Prompt => Could you return every line of the records below that contains the word "your"?

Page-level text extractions

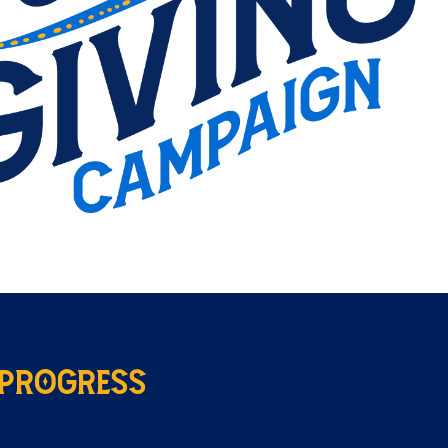
 Progress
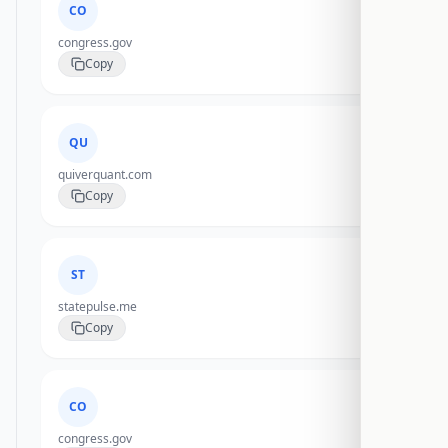
CO
congress.gov
Copy
QU
quiverquant.com
Copy
ST
statepulse.me
Copy
CO
congress.gov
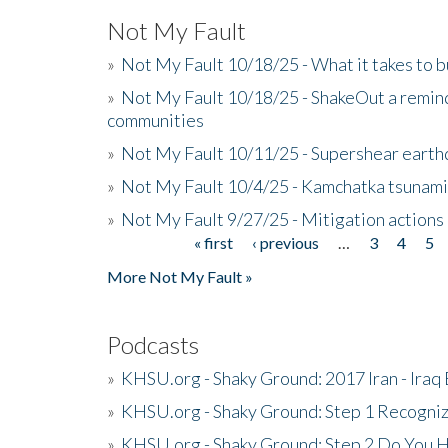
Not My Fault
»
Not My Fault 10/18/25 - What it takes to b
»
Not My Fault 10/18/25 - ShakeOut a reminde
communities
»
Not My Fault 10/11/25 - Supershear earth
»
Not My Fault 10/4/25 - Kamchatka tsunami 
»
Not My Fault 9/27/25 - Mitigation actions
« first
‹ previous
…
3
4
5
Pages
More Not My Fault »
Podcasts
»
KHSU.org - Shaky Ground: 2017 Iran - Iraq
»
KHSU.org - Shaky Ground: Step 1 Recogni
»
KHSU.org - Shaky Ground: Step 2 Do You H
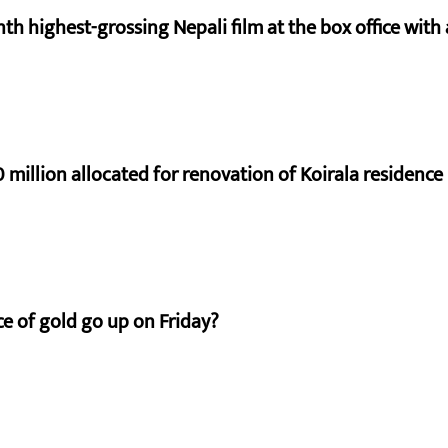
nth highest-grossing Nepali film at the box office with a
 million allocated for renovation of Koirala residence
e of gold go up on Friday?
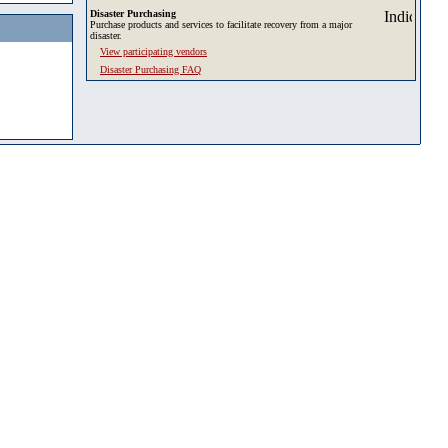
Disaster Purchasing
Purchase products and services to facilitate recovery from a major
disaster.
View participating vendors
Disaster Purchasing FAQ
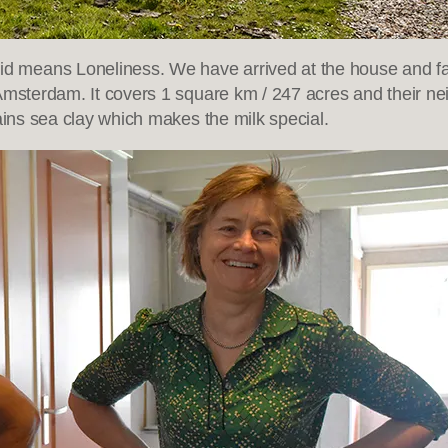
 means Loneliness. We have arrived at the house and far
 Amsterdam. It covers 1 square km / 247 acres and their n
ains sea clay which makes the milk special.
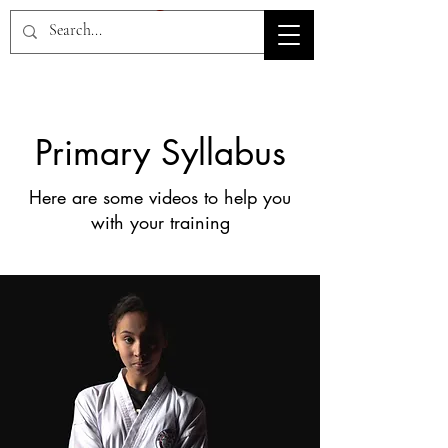
HOV TSD
Primary Syllabus
Here are some videos to help you
with your training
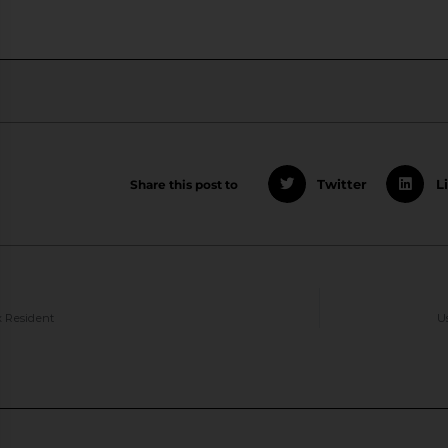
Share this post to
Twitter
L
 Resident
U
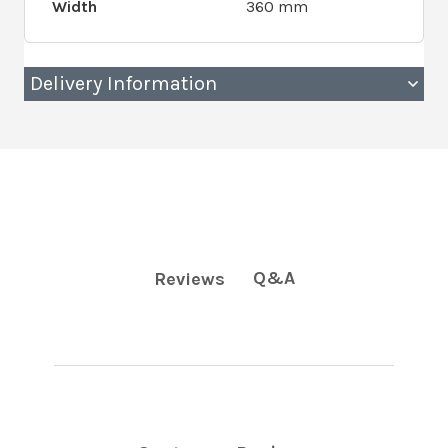
Width
360 mm
Delivery Information
Q&A
Reviews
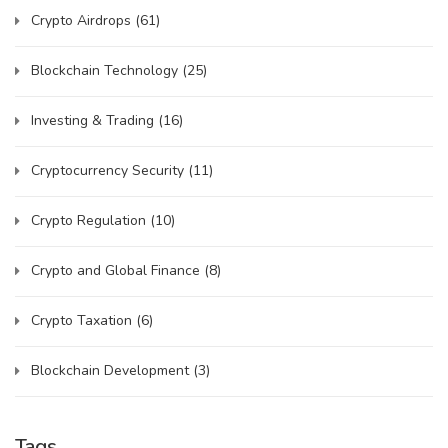
Crypto Airdrops
(61)
Blockchain Technology
(25)
Investing & Trading
(16)
Cryptocurrency Security
(11)
Crypto Regulation
(10)
Crypto and Global Finance
(8)
Crypto Taxation
(6)
Blockchain Development
(3)
Tags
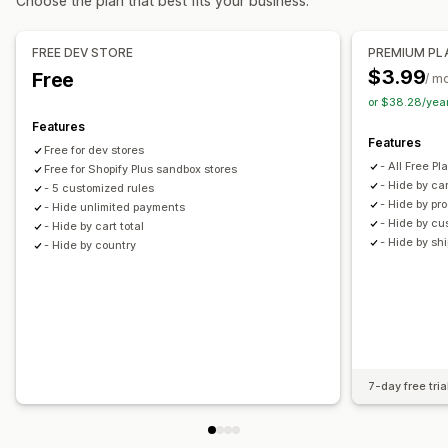
Choose the plan that best fits your business.
FREE DEV STORE
PREMIUM PL
$3.99
Free
/ m
or $38.28/yea
Features
Features
Free for dev stores
- All Free P
Free for Shopify Plus sandbox stores
- Hide by car
- 5 customized rules
- Hide by pr
- Hide unlimited payments
- Hide by cu
- Hide by cart total
- Hide by sh
- Hide by country
7-day free tria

Answer for the task =>
with your training
Choose the plan that best fits your business.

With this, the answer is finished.